Task directions:
A faithful copy is needed of the lines below from the one with "陈冷西:规范网络传播势在必行 (103, 2147)" up to and including the one with "Stumble (329, 12)"; set it down with no pictures and no other lines.

_ _ _ _ _ _ _

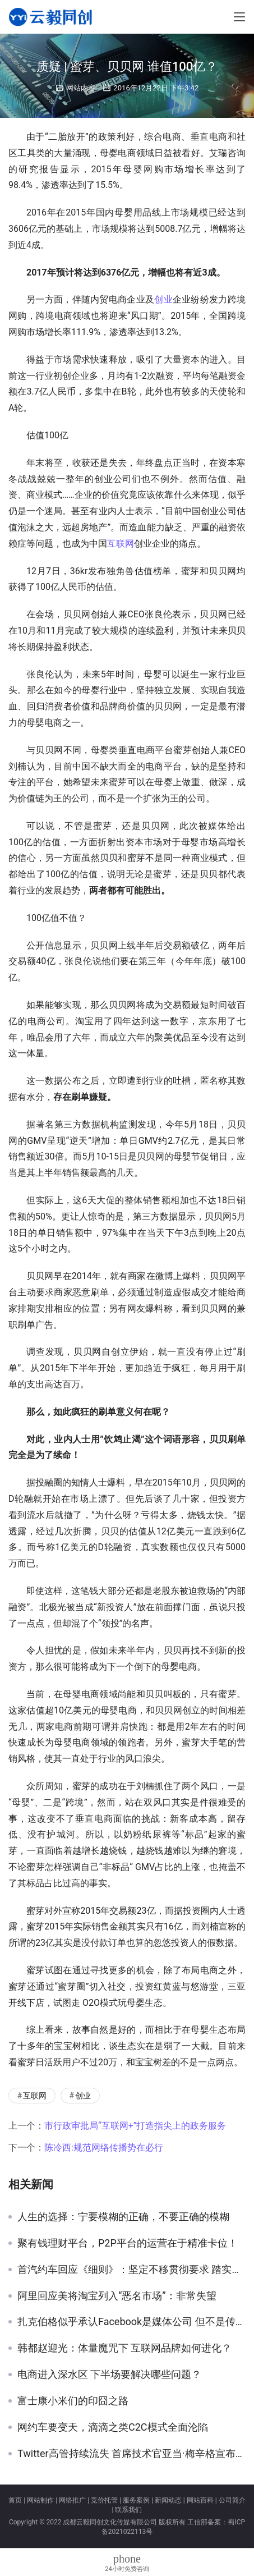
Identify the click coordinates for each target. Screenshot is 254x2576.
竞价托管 (104, 2500)
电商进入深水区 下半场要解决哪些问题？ (109, 2374)
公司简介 (232, 2500)
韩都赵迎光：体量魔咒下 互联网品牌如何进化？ (124, 2348)
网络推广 (72, 2500)
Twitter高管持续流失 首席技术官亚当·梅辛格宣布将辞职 (131, 2453)
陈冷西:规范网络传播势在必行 (103, 2147)
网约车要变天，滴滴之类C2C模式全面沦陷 (112, 2427)
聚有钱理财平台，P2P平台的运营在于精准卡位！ (127, 2243)
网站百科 (200, 2500)
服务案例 (136, 2500)
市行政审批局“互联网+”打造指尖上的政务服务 (135, 2125)
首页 (15, 2500)
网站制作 (40, 2500)
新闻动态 (168, 2500)
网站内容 (80, 88)
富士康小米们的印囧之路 (72, 2401)
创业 (163, 299)
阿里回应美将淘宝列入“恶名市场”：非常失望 (116, 2296)
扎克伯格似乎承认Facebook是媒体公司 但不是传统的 (131, 2321)
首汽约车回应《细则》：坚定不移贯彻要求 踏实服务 (131, 2269)
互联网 (120, 543)
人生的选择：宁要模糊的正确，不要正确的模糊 (123, 2216)
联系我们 (128, 2510)
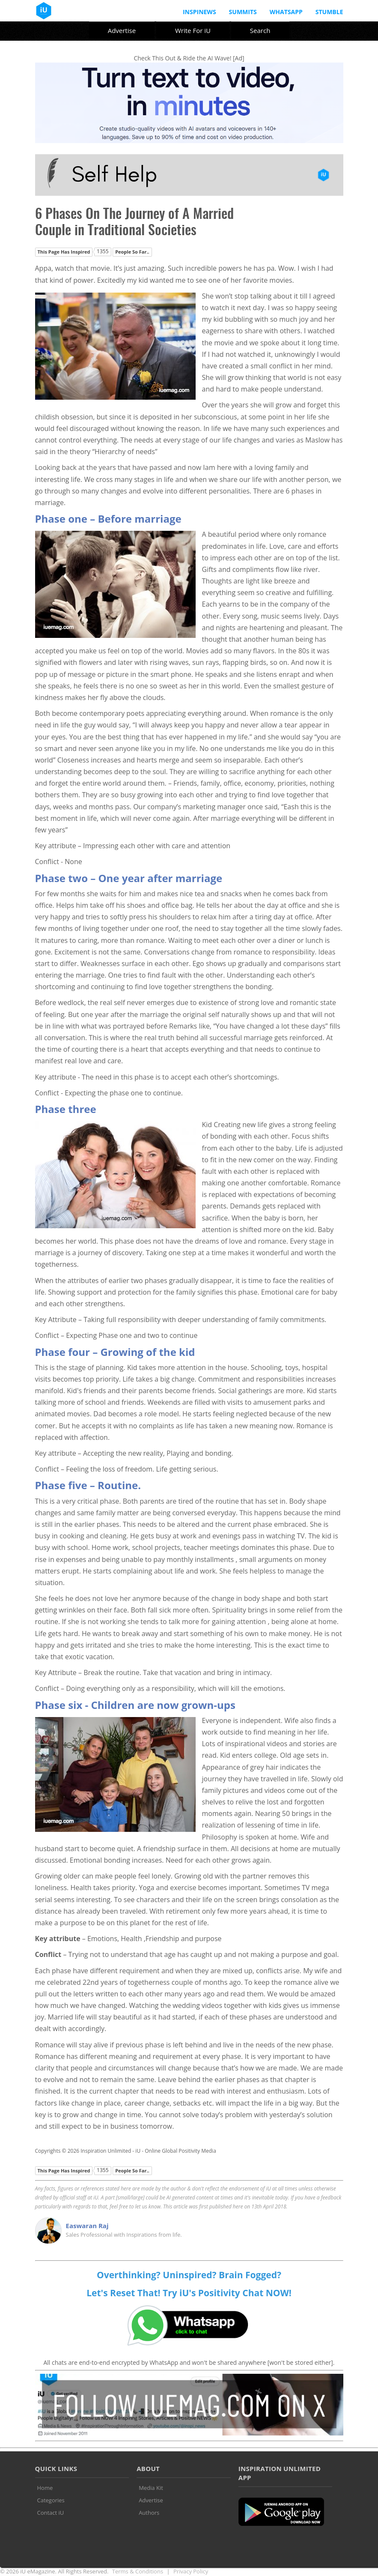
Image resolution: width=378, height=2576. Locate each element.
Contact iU (50, 2512)
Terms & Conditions (137, 2571)
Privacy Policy (190, 2571)
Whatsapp (286, 12)
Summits (243, 12)
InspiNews (199, 12)
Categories (51, 2500)
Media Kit (151, 2488)
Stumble (329, 12)
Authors (149, 2512)
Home (45, 2488)
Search (260, 30)
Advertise (122, 30)
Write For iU (193, 30)
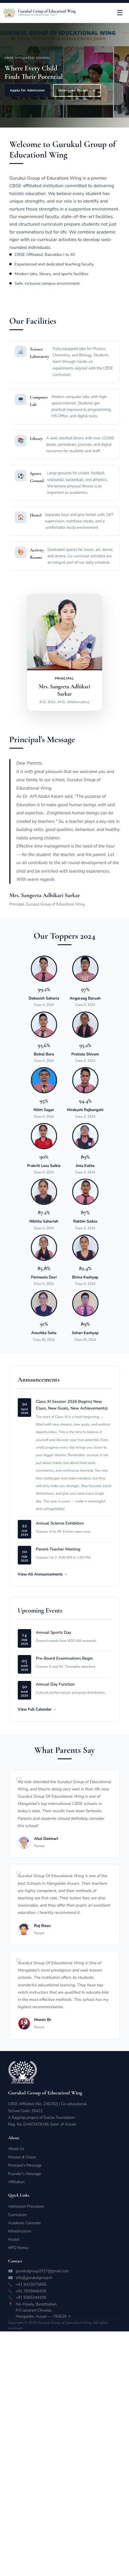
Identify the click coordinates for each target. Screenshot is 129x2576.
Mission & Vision (22, 2157)
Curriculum (17, 2215)
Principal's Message (24, 2165)
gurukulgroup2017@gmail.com (42, 2271)
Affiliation (16, 2182)
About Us (16, 2148)
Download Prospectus (77, 90)
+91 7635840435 (31, 2291)
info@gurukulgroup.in (34, 2277)
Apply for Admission (27, 90)
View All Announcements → (43, 1587)
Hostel (14, 2239)
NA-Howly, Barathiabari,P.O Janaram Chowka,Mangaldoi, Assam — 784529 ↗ (43, 2310)
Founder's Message (24, 2174)
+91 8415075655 (31, 2284)
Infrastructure (19, 2231)
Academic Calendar (24, 2223)
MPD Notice (18, 2247)
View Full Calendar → (37, 1722)
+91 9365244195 (31, 2297)
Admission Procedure (26, 2206)
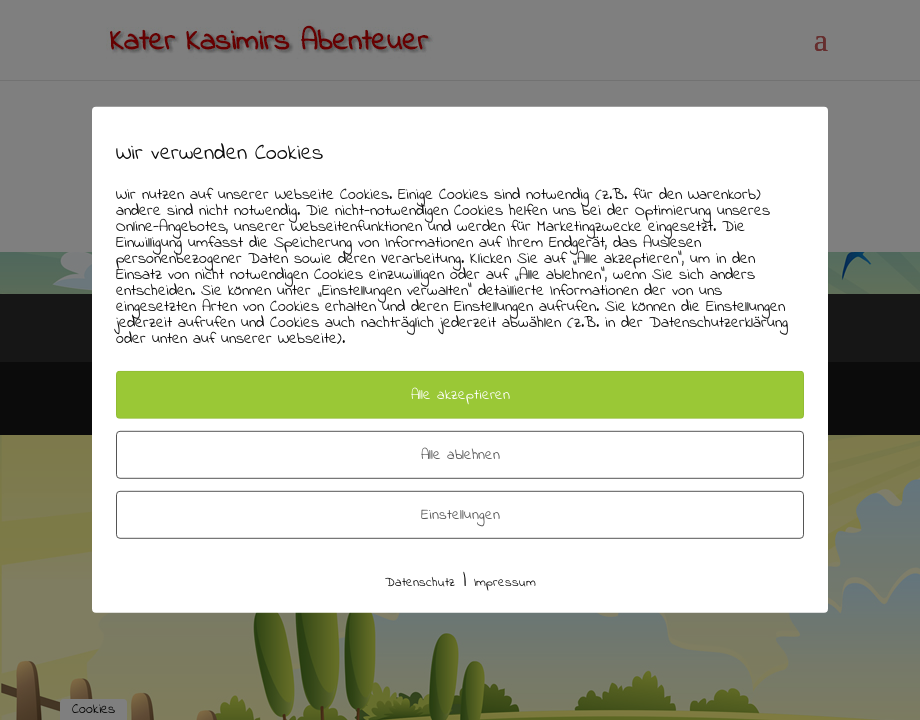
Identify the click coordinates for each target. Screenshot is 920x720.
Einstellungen (460, 515)
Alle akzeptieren (460, 395)
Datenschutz (420, 582)
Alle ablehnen (460, 455)
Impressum (505, 582)
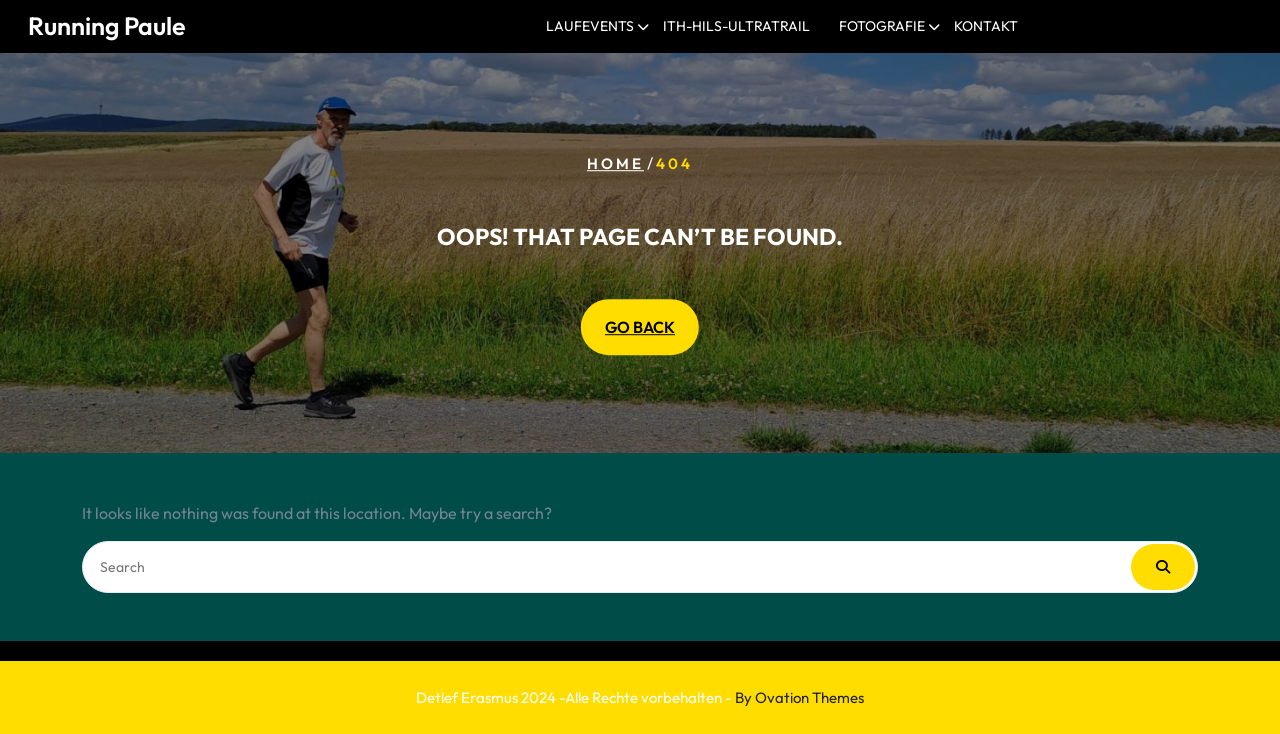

_ _ _ _ _ _ _

Result below:
陈冷西:规范网络传播势在必行 (103, 2147)
网约车要变天，滴滴之类C2C模式全面沦陷 (112, 2427)
聚有钱理财平台，P2P平台的运营在于精准卡位！ (127, 2243)
网站百科 (200, 2500)
服务案例 (136, 2500)
市行政审批局“互联网+”打造指尖上的政务服务 (135, 2125)
首页 (15, 2500)
网站制作 (40, 2500)
新闻动态 (168, 2500)
网站内容 (80, 88)
富士康小米们的印囧之路 (72, 2401)
创业 (163, 299)
阿里回应美将淘宝列入“恶名市场”：非常失望 (116, 2296)
扎克伯格似乎承认Facebook是媒体公司 但不是传统的 (131, 2321)
首汽约车回应《细则》：坚定不移贯彻要求 踏实服务 (131, 2269)
互联网 (120, 543)
人生的选择：宁要模糊的正确，不要正确的模糊 (123, 2216)
联系我们 (128, 2510)
Image resolution: width=378, height=2576. Locate each element.
Contact iU (50, 2512)
Terms & Conditions (137, 2571)
Privacy Policy (190, 2571)
Whatsapp (286, 12)
Summits (243, 12)
InspiNews (199, 12)
Categories (51, 2500)
Media Kit (151, 2488)
Stumble (329, 12)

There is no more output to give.